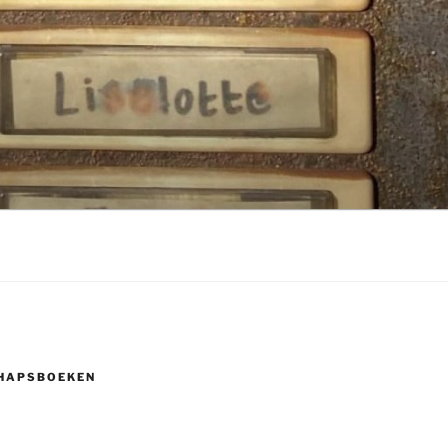
HAPSBOEKEN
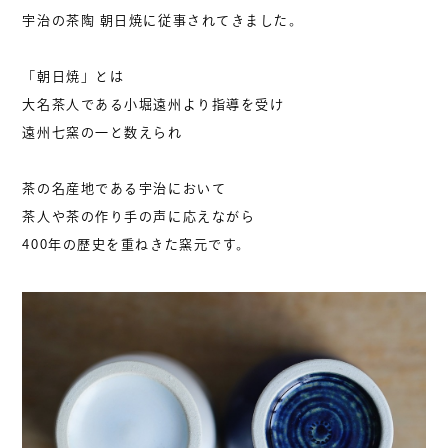
宇治の茶陶 朝日焼に従事されてきました。
「朝日焼」とは
大名茶人である小堀遠州より指導を受け
遠州七窯の一と数えられ
茶の名産地である宇治において
茶人や茶の作り手の声に応えながら
400年の歴史を重ねきた窯元です。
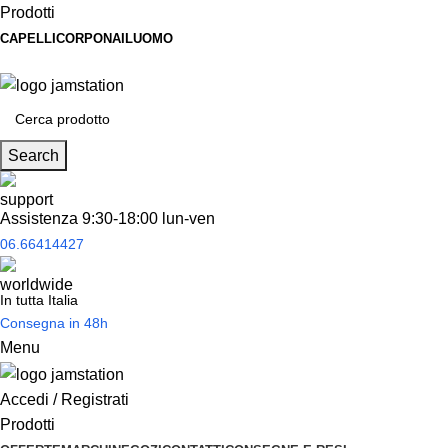
Prodotti
CAPELLI
CORPO
NAIL
UOMO
Spedizione
gratuita
per tantissimi di prodotti in offerta!
Search
Assistenza 9:30-18:00 lun-ven
06.66414427
In tutta Italia
Consegna in 48h
Menu
Accedi / Registrati
Prodotti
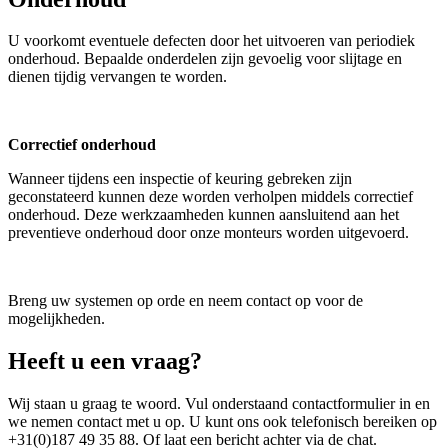
U voorkomt eventuele defecten door het uitvoeren van periodiek
onderhoud. Bepaalde onderdelen zijn gevoelig voor slijtage en
dienen tijdig vervangen te worden.
Correctief onderhoud
Wanneer tijdens een inspectie of keuring gebreken zijn
geconstateerd kunnen deze worden verholpen middels correctief
onderhoud. Deze werkzaamheden kunnen aansluitend aan het
preventieve onderhoud door onze monteurs worden uitgevoerd.
Breng uw systemen op orde en neem contact op voor de
mogelijkheden.
Heeft u een vraag?
Wij staan u graag te woord. Vul onderstaand contactformulier in en
we nemen contact met u op. U kunt ons ook telefonisch bereiken op
+31(0)187 49 35 88. Of laat een bericht achter via de chat.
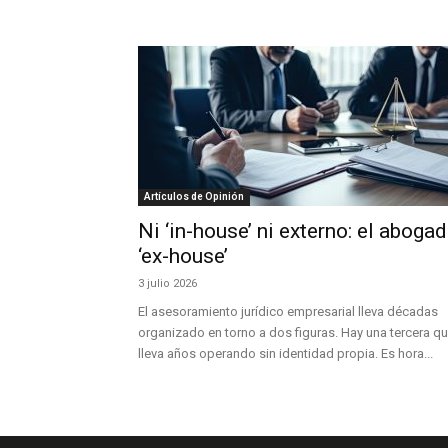
Artículos de Opinión
Ni ‘in-house’ ni externo: el aboga
‘ex-house’
3 julio 2026
El asesoramiento jurídico empresarial lleva décadas
organizado en torno a dos figuras. Hay una tercera q
lleva años operando sin identidad propia. Es hora...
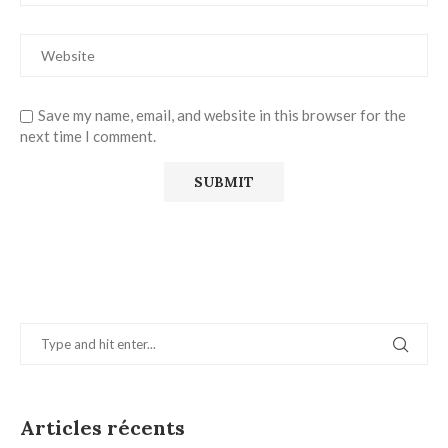
Save my name, email, and website in this browser for the
next time I comment.
Articles récents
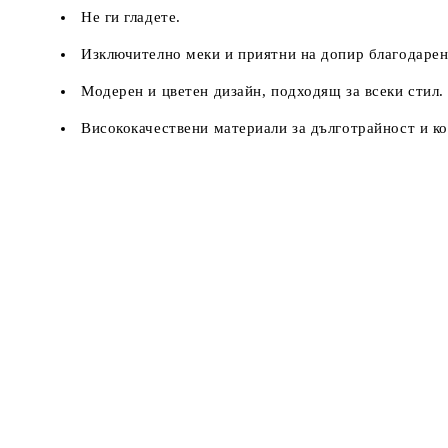
Не ги гладете.
Изключително меки и приятни на допир благодарен
Модерен и цветен дизайн, подходящ за всеки стил.
Висококачествени материали за дълготрайност и к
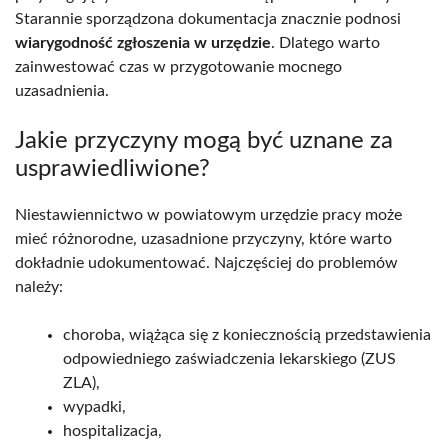
Starannie sporządzona dokumentacja znacznie podnosi
wiarygodność zgłoszenia w urzędzie
. Dlatego warto
zainwestować czas w przygotowanie mocnego
uzasadnienia.
Jakie przyczyny mogą być uznane za
usprawiedliwione?
Niestawiennictwo w powiatowym urzędzie pracy może
mieć różnorodne, uzasadnione przyczyny, które warto
dokładnie udokumentować. Najczęściej do problemów
należy:
choroba, wiążąca się z koniecznością przedstawienia
odpowiedniego zaświadczenia lekarskiego (ZUS
ZLA),
wypadki,
hospitalizacja,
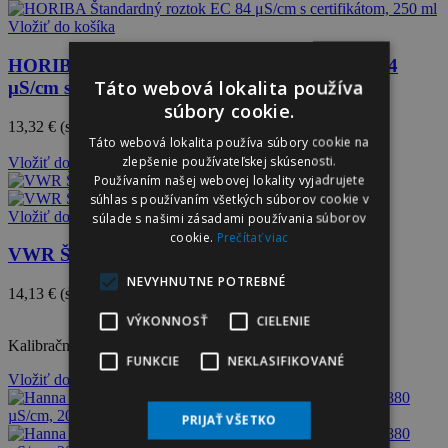
Vložiť do košíka
HORIBA 250-EC-84 Štandardný roztok EC 84
Táto webová lokalita používa
μS/cm s certifikátom, 250 ml
súbory cookie.
13,32 €
(s DPH)
14,80 €
Táto webová lokalita používa súbory cookie na
-10%
zlepšenie používateľskej skúsenosti.
Vložiť do košíka
Používaním našej webovej lokality vyjadrujete
súhlas s používaním všetkých súborov cookie v
Vložiť do košíka
súlade s našimi zásadami používania súborov
cookie.
Prečítať viac
VWR Štandard vodivosti 84 µS/cm, 100 ml
NEVYHNUTNE POTREBNÉ
14,13 €
(s DPH)
15,70 €
-10%
VÝKONNOSŤ
CIELENIE
Kalibračný štandard v 100 ml fľaši.
FUNKCIE
NEKLASIFIKOVANÉ
Vložiť do košíka
PRIJAŤ VŠETKO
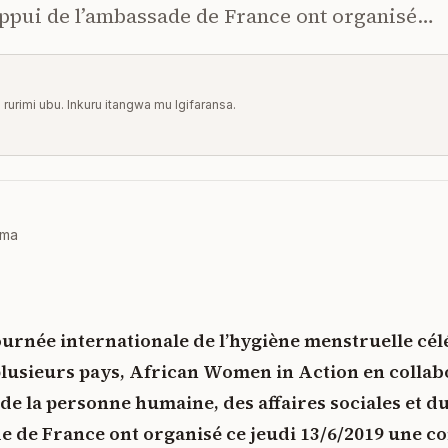
’appui de l’ambassade de France ont organisé…
u rurimi ubu. Inkuru itangwa mu Igifaransa.
oma
journée internationale de l’hygiène menstruelle cél
lusieurs pays, African Women in Action en collabo
de la personne humaine, des affaires sociales et d
de de France ont organisé ce jeudi 13/6/2019 une 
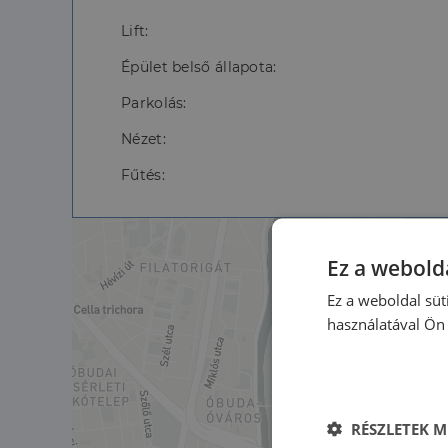
Lift:
Épület belső állapota:
Parkolás:
Nézet:
Fűtés:
Ez a webolda
Ez a weboldal süt
használatával Ön 
RÉSZLETEK M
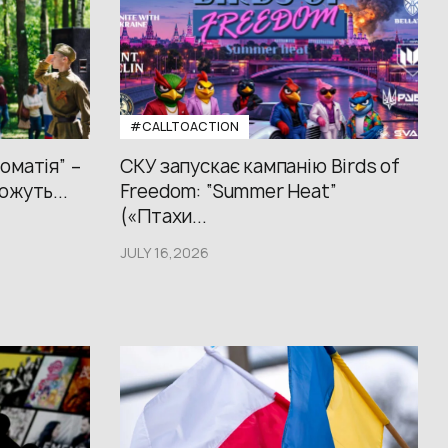
#CALLTOACTION
оматія” –
СКУ запускає кампанію Birds of
ожуть...
Freedom: “Summer Heat”
(«Птахи...
JULY 16,2026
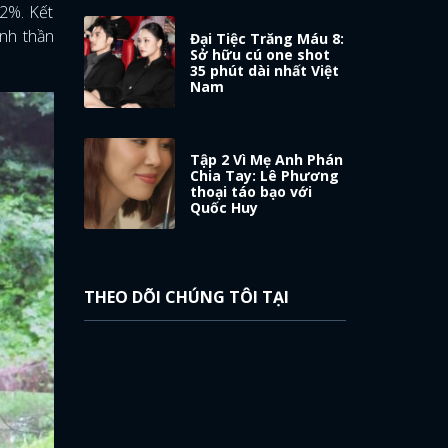
.2%. Kết
inh thần
Đại Tiệc Trăng Máu 8:
Sở hữu cú one shot
35 phút dài nhất Việt
Nam
Tập 2 Vì Mẹ Anh Phán
Chia Tay: Lê Phương
thoại táo bạo với
Quốc Huy
THEO DÕI CHÚNG TÔI TẠI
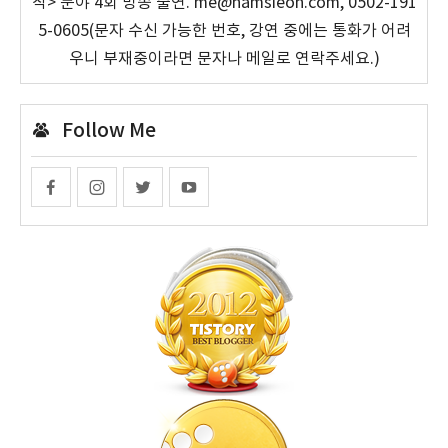
작> 분야 4회 방송 출연. me@namsieon.com, 0502-191
5-0605(문자 수신 가능한 번호, 강연 중에는 통화가 어려
우니 부재중이라면 문자나 메일로 연락주세요.)
Follow Me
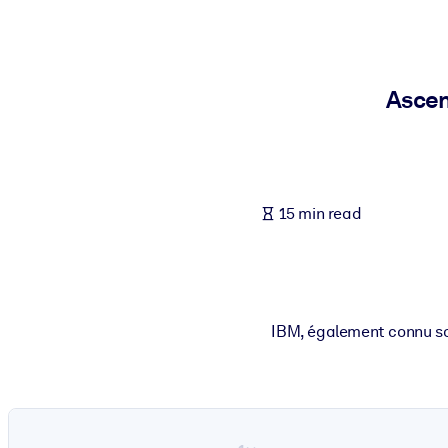
BY SYSTEM
For LMS/LXP
Bring bite-sized, verified knowledge into your LMS/LXP for stronger
Ascen
For Corporate Libraries
Enrich your corporate library with trusted, ready-to-use business 
For AI Systems
15 min read
Fuel your AI systems with reliable, structured knowledge to improv
IBM, également connu sou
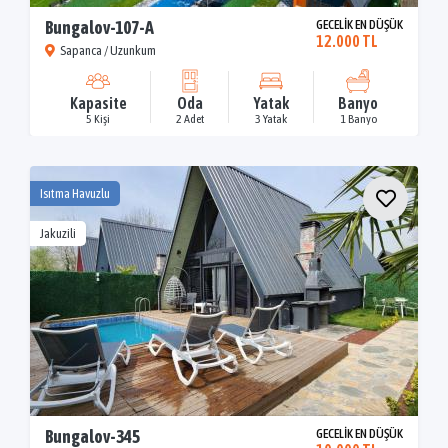
Bungalov-107-A
GECELİK EN DÜŞÜK
12.000 TL
Sapanca / Uzunkum
Kapasite
Oda
Yatak
Banyo
5 Kişi
2 Adet
3 Yatak
1 Banyo
Isıtma Havuzlu
Jakuzili
Bungalov-345
GECELİK EN DÜŞÜK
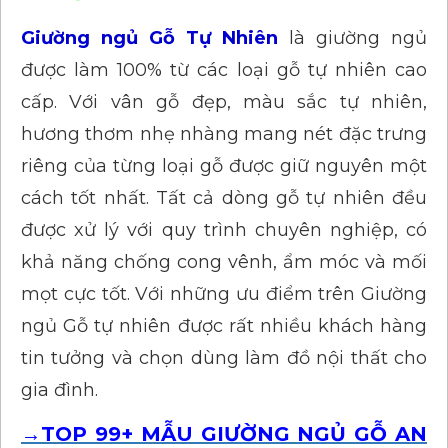
Giường ngủ Gỗ Tự Nhiên
là giường ngủ
được làm 100% từ các loại gỗ tự nhiên cao
cấp. Với vân gỗ đẹp, màu sắc tự nhiên,
hương thơm nhẹ nhàng mang nét đặc trưng
riêng của từng loại gỗ được giữ nguyên một
cách tốt nhất. Tất cả dòng gỗ tự nhiên đều
được xử lý với quy trình chuyên nghiệp, có
khả năng chống cong vênh, ẩm móc và mối
mọt cực tốt. Với những ưu điểm trên Giường
ngủ Gỗ tự nhiên được rất nhiều khách hàng
tin tưởng và chọn dùng làm đồ nội thất cho
gia đình.
→TOP 99+ MẪU GIƯỜNG NGỦ GỖ AN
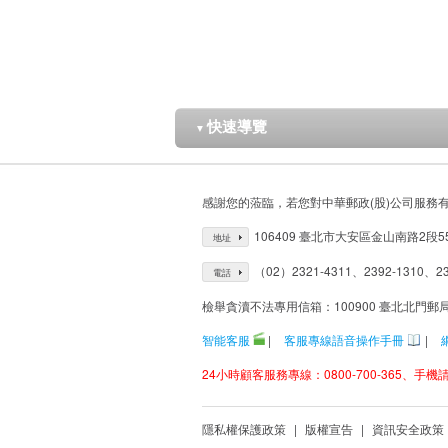
快速導覽
▼
感謝您的蒞臨，若您對中華郵政(股)公司服務
106409 臺北市大安區金山南路2段5
地址
（02）2321-4311、2392-1310、23
電話
檢舉貪瀆不法專用信箱：100900 臺北北門郵
智能客服
|
客服專線語音操作手冊
|
24小時顧客服務專線：0800-700-365、手機請改
隱私權保護政策
|
版權宣告
|
資訊安全政策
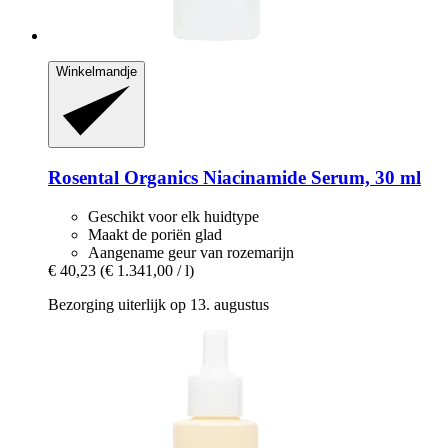
Winkelmandje
Rosental Organics
Niacinamide Serum, 30 ml
Geschikt voor elk huidtype
Maakt de poriën glad
Aangename geur van rozemarijn
€ 40,23
(€ 1.341,00 / l)
Bezorging uiterlijk op 13. augustus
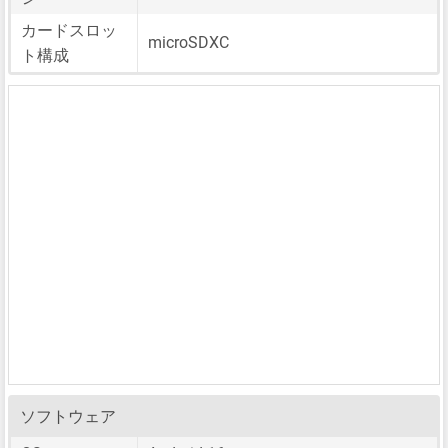
カードスロッ
microSDXC
ト構成
ソフトウェア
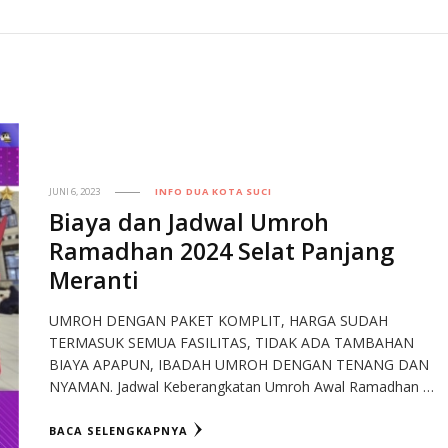
JUNI 6, 2023
INFO DUA KOTA SUCI
Biaya dan Jadwal Umroh
Ramadhan 2024 Selat Panjang
Meranti
UMROH DENGAN PAKET KOMPLIT, HARGA SUDAH
TERMASUK SEMUA FASILITAS, TIDAK ADA TAMBAHAN
BIAYA APAPUN, IBADAH UMROH DENGAN TENANG DAN
NYAMAN. Jadwal Keberangkatan Umroh Awal Ramadhan …
BACA SELENGKAPNYA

EXERCISE OBJECTIVE:
In the listing above, find the line containing "Artículos de Opinión". Output it and every line after it up to and including the line containing "Модерен и цветен", exactly, but skip the pictures.

RESPONSE AREA:
Artículos de Opinión
Ni ‘in-house’ ni externo: el aboga
‘ex-house’
3 julio 2026
El asesoramiento jurídico empresarial lleva décadas
organizado en torno a dos figuras. Hay una tercera q
lleva años operando sin identidad propia. Es hora...
Save my name, email, and website in this browser for the
next time I comment.
Articles récents
Не ги гладете.
Изключително меки и приятни на допир благодарен
Модерен и цветен дизайн, подходящ за всеки стил.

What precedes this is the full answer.